§ TASK BRIEF
Your answer must match the entries below word for word.

§ DATASET EXCERPTS
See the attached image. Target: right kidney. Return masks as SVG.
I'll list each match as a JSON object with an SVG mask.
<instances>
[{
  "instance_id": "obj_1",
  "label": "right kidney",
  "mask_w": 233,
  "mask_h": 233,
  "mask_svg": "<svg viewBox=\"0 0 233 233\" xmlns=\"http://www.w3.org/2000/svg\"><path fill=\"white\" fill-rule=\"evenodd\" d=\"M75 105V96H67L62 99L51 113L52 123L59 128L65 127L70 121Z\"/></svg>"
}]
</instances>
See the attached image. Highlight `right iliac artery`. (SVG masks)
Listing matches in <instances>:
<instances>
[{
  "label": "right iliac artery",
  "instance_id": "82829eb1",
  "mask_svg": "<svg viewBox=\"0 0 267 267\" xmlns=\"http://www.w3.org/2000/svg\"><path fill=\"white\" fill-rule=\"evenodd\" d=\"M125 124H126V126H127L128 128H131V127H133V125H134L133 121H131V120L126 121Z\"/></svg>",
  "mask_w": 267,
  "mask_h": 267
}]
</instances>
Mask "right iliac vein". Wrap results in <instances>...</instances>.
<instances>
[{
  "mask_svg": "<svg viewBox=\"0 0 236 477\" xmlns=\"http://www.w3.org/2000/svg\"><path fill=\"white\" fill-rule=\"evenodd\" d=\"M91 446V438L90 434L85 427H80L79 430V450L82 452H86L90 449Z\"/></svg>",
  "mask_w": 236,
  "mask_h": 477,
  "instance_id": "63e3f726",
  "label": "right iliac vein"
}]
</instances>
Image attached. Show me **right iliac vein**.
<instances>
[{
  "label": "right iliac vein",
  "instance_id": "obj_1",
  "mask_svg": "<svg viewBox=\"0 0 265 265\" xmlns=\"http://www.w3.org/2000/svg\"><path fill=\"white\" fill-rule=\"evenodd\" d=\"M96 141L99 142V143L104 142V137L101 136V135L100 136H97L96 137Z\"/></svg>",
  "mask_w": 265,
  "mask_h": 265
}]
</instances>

§ RESPONSE BOX
See the attached image. Target: right kidney. Return masks as SVG.
I'll list each match as a JSON object with an SVG mask.
<instances>
[{
  "instance_id": "obj_1",
  "label": "right kidney",
  "mask_w": 233,
  "mask_h": 233,
  "mask_svg": "<svg viewBox=\"0 0 233 233\" xmlns=\"http://www.w3.org/2000/svg\"><path fill=\"white\" fill-rule=\"evenodd\" d=\"M75 105V96H67L62 99L51 113L52 123L59 128L65 127L70 121Z\"/></svg>"
}]
</instances>
See the attached image. Highlight `right iliac artery`. (SVG masks)
Listing matches in <instances>:
<instances>
[{
  "label": "right iliac artery",
  "instance_id": "82829eb1",
  "mask_svg": "<svg viewBox=\"0 0 267 267\" xmlns=\"http://www.w3.org/2000/svg\"><path fill=\"white\" fill-rule=\"evenodd\" d=\"M125 124H126V126H127L128 128H131V127H133V125H134L133 121H131V120L126 121Z\"/></svg>",
  "mask_w": 267,
  "mask_h": 267
}]
</instances>
Mask "right iliac vein". Wrap results in <instances>...</instances>.
<instances>
[{
  "mask_svg": "<svg viewBox=\"0 0 236 477\" xmlns=\"http://www.w3.org/2000/svg\"><path fill=\"white\" fill-rule=\"evenodd\" d=\"M91 446V438L90 434L85 427H80L79 430V450L82 452H86L90 449Z\"/></svg>",
  "mask_w": 236,
  "mask_h": 477,
  "instance_id": "63e3f726",
  "label": "right iliac vein"
}]
</instances>
Image attached. Show me **right iliac vein**.
<instances>
[{
  "label": "right iliac vein",
  "instance_id": "obj_1",
  "mask_svg": "<svg viewBox=\"0 0 265 265\" xmlns=\"http://www.w3.org/2000/svg\"><path fill=\"white\" fill-rule=\"evenodd\" d=\"M96 141L99 142V143L104 142V137L101 136V135L100 136H97L96 137Z\"/></svg>",
  "mask_w": 265,
  "mask_h": 265
}]
</instances>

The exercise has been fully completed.